▶ _Task instructions_
In the material below, find each line with the word "soukromí" and list it.

════════════════

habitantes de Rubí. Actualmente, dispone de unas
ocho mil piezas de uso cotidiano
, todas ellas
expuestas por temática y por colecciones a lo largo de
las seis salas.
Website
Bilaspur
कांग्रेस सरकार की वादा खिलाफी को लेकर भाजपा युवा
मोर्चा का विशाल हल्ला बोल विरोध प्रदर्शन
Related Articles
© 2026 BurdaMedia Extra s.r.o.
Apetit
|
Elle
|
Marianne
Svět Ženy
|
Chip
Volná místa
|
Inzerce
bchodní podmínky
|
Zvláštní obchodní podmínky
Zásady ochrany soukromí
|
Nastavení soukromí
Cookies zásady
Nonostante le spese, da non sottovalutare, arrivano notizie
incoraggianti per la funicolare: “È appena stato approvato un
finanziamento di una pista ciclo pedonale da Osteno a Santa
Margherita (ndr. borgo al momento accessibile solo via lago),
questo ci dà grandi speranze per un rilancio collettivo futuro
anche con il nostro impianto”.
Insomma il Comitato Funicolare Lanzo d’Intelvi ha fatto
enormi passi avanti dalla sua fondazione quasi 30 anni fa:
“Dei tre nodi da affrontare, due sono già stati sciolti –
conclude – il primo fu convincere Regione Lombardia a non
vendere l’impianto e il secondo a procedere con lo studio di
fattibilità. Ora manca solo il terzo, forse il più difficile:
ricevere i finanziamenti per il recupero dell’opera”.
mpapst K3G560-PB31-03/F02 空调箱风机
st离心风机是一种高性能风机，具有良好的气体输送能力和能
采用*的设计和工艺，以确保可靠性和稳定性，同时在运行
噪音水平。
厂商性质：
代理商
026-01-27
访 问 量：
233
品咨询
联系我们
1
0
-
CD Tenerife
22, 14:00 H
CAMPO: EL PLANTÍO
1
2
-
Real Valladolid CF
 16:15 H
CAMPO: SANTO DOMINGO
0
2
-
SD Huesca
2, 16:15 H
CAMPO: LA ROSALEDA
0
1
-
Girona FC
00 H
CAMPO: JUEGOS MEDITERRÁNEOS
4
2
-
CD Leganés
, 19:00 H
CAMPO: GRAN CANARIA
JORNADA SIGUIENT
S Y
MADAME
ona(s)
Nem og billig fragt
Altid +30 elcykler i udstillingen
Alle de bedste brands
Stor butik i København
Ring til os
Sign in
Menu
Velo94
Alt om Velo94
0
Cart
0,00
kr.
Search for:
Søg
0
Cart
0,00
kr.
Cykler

════════════════

▶ _Response to this task_
Zásady ochrany soukromí
Nastavení soukromí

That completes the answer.